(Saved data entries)
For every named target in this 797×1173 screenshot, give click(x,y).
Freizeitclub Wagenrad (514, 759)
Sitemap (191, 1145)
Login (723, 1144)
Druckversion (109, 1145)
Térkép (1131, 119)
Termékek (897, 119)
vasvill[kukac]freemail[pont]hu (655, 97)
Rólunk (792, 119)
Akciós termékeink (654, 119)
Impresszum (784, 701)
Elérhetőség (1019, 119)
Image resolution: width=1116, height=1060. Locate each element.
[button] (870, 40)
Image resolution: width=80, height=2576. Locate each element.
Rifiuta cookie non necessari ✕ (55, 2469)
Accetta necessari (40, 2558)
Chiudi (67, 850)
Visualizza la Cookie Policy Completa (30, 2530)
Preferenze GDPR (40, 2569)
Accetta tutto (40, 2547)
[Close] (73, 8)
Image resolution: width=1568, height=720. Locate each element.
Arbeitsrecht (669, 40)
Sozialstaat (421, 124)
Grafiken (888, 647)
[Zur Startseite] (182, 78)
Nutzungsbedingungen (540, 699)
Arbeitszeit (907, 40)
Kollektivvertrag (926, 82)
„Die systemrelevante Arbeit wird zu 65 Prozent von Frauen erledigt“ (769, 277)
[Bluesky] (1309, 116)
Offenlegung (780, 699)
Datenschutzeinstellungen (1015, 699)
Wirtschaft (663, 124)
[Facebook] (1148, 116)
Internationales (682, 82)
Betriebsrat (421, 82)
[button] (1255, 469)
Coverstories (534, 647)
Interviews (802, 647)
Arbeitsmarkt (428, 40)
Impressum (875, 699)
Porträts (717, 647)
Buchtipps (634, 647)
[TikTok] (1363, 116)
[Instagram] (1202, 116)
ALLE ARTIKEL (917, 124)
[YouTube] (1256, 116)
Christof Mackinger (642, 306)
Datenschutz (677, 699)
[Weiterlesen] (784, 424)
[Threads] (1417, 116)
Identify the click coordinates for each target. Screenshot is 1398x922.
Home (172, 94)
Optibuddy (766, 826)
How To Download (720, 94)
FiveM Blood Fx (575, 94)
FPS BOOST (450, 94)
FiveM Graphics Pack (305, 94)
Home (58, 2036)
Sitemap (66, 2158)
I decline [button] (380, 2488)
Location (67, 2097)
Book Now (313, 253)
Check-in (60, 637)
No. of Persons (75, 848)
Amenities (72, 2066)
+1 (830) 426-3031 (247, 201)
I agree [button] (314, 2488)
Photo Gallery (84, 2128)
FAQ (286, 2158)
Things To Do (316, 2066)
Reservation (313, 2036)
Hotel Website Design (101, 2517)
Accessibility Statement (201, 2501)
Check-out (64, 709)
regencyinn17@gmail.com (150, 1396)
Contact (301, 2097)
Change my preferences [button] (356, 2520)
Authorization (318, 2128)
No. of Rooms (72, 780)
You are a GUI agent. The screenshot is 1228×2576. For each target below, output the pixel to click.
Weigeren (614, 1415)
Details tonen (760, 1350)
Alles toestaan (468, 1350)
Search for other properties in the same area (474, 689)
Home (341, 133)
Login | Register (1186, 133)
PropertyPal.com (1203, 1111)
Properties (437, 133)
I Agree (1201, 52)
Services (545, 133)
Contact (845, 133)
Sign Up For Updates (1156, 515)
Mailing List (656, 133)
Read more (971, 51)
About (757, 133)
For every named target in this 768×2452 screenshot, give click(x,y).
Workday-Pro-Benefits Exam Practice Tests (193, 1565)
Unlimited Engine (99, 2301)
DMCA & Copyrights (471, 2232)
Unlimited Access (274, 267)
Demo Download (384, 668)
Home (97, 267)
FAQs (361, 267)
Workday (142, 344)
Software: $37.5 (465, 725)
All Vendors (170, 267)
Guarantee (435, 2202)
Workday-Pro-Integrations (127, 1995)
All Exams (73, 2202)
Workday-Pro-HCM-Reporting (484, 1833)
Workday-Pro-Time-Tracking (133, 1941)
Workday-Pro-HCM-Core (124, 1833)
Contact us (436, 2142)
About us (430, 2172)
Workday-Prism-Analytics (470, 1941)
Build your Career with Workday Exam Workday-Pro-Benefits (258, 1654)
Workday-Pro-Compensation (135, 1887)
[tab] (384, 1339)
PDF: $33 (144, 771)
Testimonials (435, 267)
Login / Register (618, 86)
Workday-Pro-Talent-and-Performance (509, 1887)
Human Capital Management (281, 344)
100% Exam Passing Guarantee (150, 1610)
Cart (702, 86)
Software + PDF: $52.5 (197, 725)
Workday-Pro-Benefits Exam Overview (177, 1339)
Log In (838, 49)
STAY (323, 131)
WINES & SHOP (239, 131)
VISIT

PROBLEM DESCRIPTION — Each record above is to be reproduced exactly, in full.

ANSWER SECTION —
For every named target in this 797×1173 screenshot, give click(x,y).
Freizeitclub Wagenrad (514, 759)
Sitemap (191, 1145)
Login (723, 1144)
Druckversion (109, 1145)
Térkép (1131, 119)
Termékek (897, 119)
vasvill[kukac]freemail[pont]hu (655, 97)
Rólunk (792, 119)
Akciós termékeink (654, 119)
Impresszum (784, 701)
Elérhetőség (1019, 119)
Image resolution: width=1116, height=1060. Locate each element.
[button] (870, 40)
Image resolution: width=80, height=2576. Locate each element.
Rifiuta cookie non necessari ✕ (55, 2469)
Accetta necessari (40, 2558)
Chiudi (67, 850)
Visualizza la Cookie Policy Completa (30, 2530)
Preferenze GDPR (40, 2569)
Accetta tutto (40, 2547)
[Close] (73, 8)
Image resolution: width=1568, height=720. Locate each element.
Arbeitsrecht (669, 40)
Sozialstaat (421, 124)
Grafiken (888, 647)
[Zur Startseite] (182, 78)
Nutzungsbedingungen (540, 699)
Arbeitszeit (907, 40)
Kollektivvertrag (926, 82)
„Die systemrelevante Arbeit wird zu 65 Prozent von Frauen erledigt“ (769, 277)
[Bluesky] (1309, 116)
Offenlegung (780, 699)
Datenschutzeinstellungen (1015, 699)
Wirtschaft (663, 124)
[Facebook] (1148, 116)
Internationales (682, 82)
Betriebsrat (421, 82)
[button] (1255, 469)
Coverstories (534, 647)
Interviews (802, 647)
Arbeitsmarkt (428, 40)
Impressum (875, 699)
Porträts (717, 647)
Buchtipps (634, 647)
[TikTok] (1363, 116)
[Instagram] (1202, 116)
ALLE ARTIKEL (917, 124)
[YouTube] (1256, 116)
Christof Mackinger (642, 306)
Datenschutz (677, 699)
[Weiterlesen] (784, 424)
[Threads] (1417, 116)
Identify the click coordinates for each target. Screenshot is 1398x922.
Home (172, 94)
Optibuddy (766, 826)
How To Download (720, 94)
FiveM Blood Fx (575, 94)
FPS BOOST (450, 94)
FiveM Graphics Pack (305, 94)
Home (58, 2036)
Sitemap (66, 2158)
I decline [button] (380, 2488)
Location (67, 2097)
Book Now (313, 253)
Check-in (60, 637)
No. of Persons (75, 848)
Amenities (72, 2066)
+1 (830) 426-3031 (247, 201)
I agree [button] (314, 2488)
Photo Gallery (84, 2128)
FAQ (286, 2158)
Things To Do (316, 2066)
Reservation (313, 2036)
Hotel Website Design (101, 2517)
Accessibility Statement (201, 2501)
Check-out (64, 709)
regencyinn17@gmail.com (150, 1396)
Contact (301, 2097)
Change my preferences [button] (356, 2520)
Authorization (318, 2128)
No. of Rooms (72, 780)
You are a GUI agent. The screenshot is 1228×2576. For each target below, output the pixel to click.
Weigeren (614, 1415)
Details tonen (760, 1350)
Alles toestaan (468, 1350)
Search for other properties in the same area (474, 689)
Home (341, 133)
Login | Register (1186, 133)
PropertyPal.com (1203, 1111)
Properties (437, 133)
I Agree (1201, 52)
Services (545, 133)
Contact (845, 133)
Sign Up For Updates (1156, 515)
Mailing List (656, 133)
Read more (971, 51)
About (757, 133)
For every named target in this 768×2452 screenshot, give click(x,y).
Workday-Pro-Benefits Exam Practice Tests (193, 1565)
Unlimited Engine (99, 2301)
DMCA & Copyrights (471, 2232)
Unlimited Access (274, 267)
Demo Download (384, 668)
Home (97, 267)
FAQs (361, 267)
Workday (142, 344)
Software: $37.5 (465, 725)
All Vendors (170, 267)
Guarantee (435, 2202)
Workday-Pro-Integrations (127, 1995)
All Exams (73, 2202)
Workday-Pro-HCM-Reporting (484, 1833)
Workday-Pro-Time-Tracking (133, 1941)
Workday-Pro-HCM-Core (124, 1833)
Contact us (436, 2142)
About us (430, 2172)
Workday-Prism-Analytics (470, 1941)
Build your Career with Workday Exam Workday-Pro-Benefits (258, 1654)
Workday-Pro-Compensation (135, 1887)
[tab] (384, 1339)
PDF: $33 (144, 771)
Testimonials (435, 267)
Login / Register (618, 86)
Workday-Pro-Talent-and-Performance (509, 1887)
Human Capital Management (281, 344)
100% Exam Passing Guarantee (150, 1610)
Cart (702, 86)
Software + PDF: $52.5 (197, 725)
Workday-Pro-Benefits Exam Overview (177, 1339)
Log In (838, 49)
STAY (323, 131)
WINES & SHOP (239, 131)
VISIT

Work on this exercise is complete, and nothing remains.